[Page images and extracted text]
********************
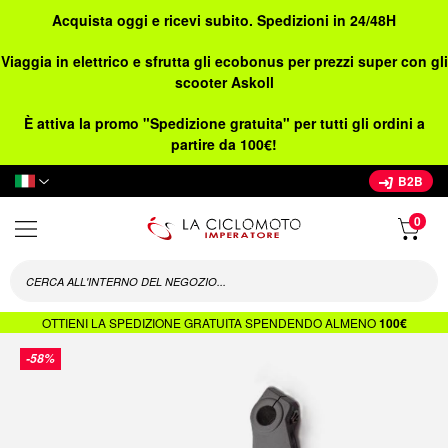
Acquista oggi e ricevi subito. Spedizioni in 24/48H
Viaggia in elettrico e sfrutta gli ecobonus per prezzi super con gli
scooter Askoll
È attiva la promo "Spedizione gratuita" per tutti gli ordini a
partire da 100€!
Lingua
B2B
OTTIENI LA SPEDIZIONE GRATUITA SPENDENDO ALMENO
100€
Vai
-58%
alla
fine
della
galleria
di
********************
### Task instructions
Once the pictures are dropped, repeat the data above exactly.

### Expected answer
Acquista oggi e ricevi subito. Spedizioni in 24/48H
Viaggia in elettrico e sfrutta gli ecobonus per prezzi super con gli
scooter Askoll
È attiva la promo "Spedizione gratuita" per tutti gli ordini a
partire da 100€!
Lingua
B2B
OTTIENI LA SPEDIZIONE GRATUITA SPENDENDO ALMENO
100€
Vai
-58%
alla
fine
della
galleria
di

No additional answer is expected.